Beginning at the line containing "Francis Bacon", output every line to the end of the data below exactly as it appears.
········
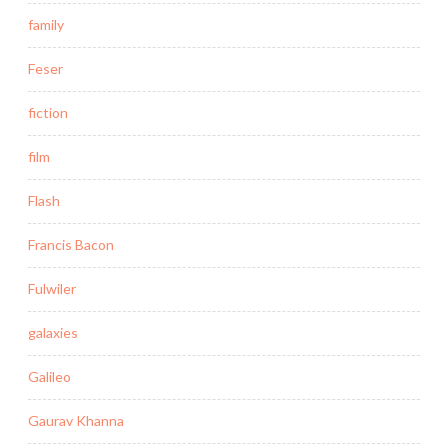
family
Feser
fiction
film
Flash
Francis Bacon
Fulwiler
galaxies
Galileo
Gaurav Khanna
········
▶ [Answer box]
Francis Bacon
Fulwiler
galaxies
Galileo
Gaurav Khanna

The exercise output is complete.